Dataset records
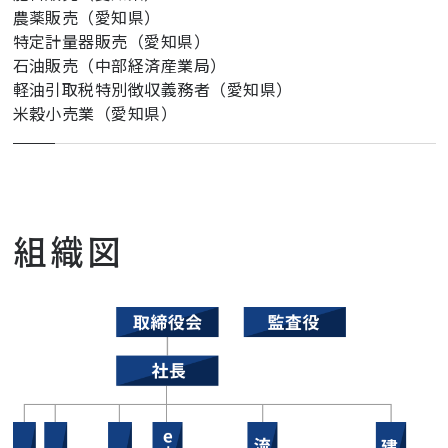
農薬販売（愛知県）
特定計量器販売（愛知県）
石油販売（中部経済産業局）
軽油引取税特別徴収義務者（愛知県）
米穀小売業（愛知県）
組織図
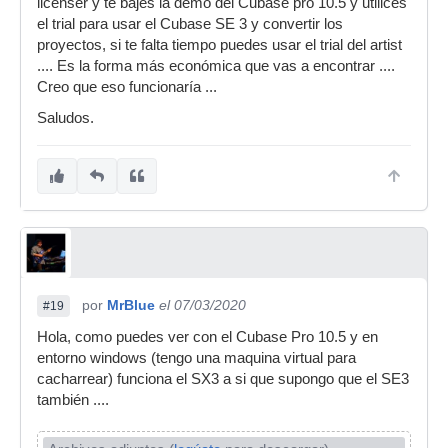
licenser y te bajes la demo del Cubase pro 10.5 y utilices
el trial para usar el Cubase SE 3 y convertir los
proyectos, si te falta tiempo puedes usar el trial del artist
.... Es la forma más económica que vas a encontrar ....
Creo que eso funcionaría ...
Saludos.
por
MrBlue
el 07/03/2020
#19
Hola, como puedes ver con el Cubase Pro 10.5 y en
entorno windows (tengo una maquina virtual para
cacharrear) funciona el SX3 a si que supongo que el SE3
también ....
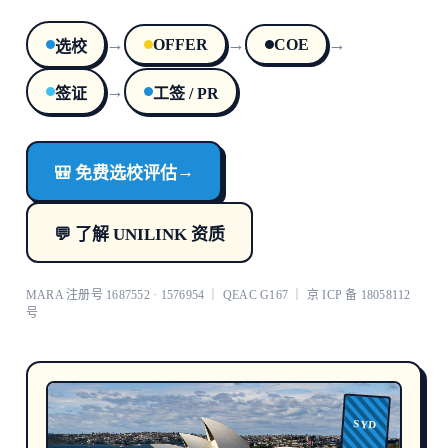
→
→
→
OFFER
COE
选校
→
签证
工签 / PR
→
🎒 免费选校评估
💬 了解 UNILINK 资质
MARA 注册号 1687552 · 1576954 ｜ QEAC G167 ｜ 京 ICP 备 18058112
号
SYD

* Work request *
Omitting the images, transcribe every record exactly.

* Exercise result *
農薬販売（愛知県）
特定計量器販売（愛知県）
石油販売（中部経済産業局）
軽油引取税特別徴収義務者（愛知県）
米穀小売業（愛知県）
組織図
licenser y te bajes la demo del Cubase pro 10.5 y utilices
el trial para usar el Cubase SE 3 y convertir los
proyectos, si te falta tiempo puedes usar el trial del artist
.... Es la forma más económica que vas a encontrar ....
Creo que eso funcionaría ...
Saludos.
por
MrBlue
el 07/03/2020
#19
Hola, como puedes ver con el Cubase Pro 10.5 y en
entorno windows (tengo una maquina virtual para
cacharrear) funciona el SX3 a si que supongo que el SE3
también ....
→
→
→
OFFER
COE
选校
→
签证
工签 / PR
→
🎒 免费选校评估
💬 了解 UNILINK 资质
MARA 注册号 1687552 · 1576954 ｜ QEAC G167 ｜ 京 ICP 备 18058112
号
SYD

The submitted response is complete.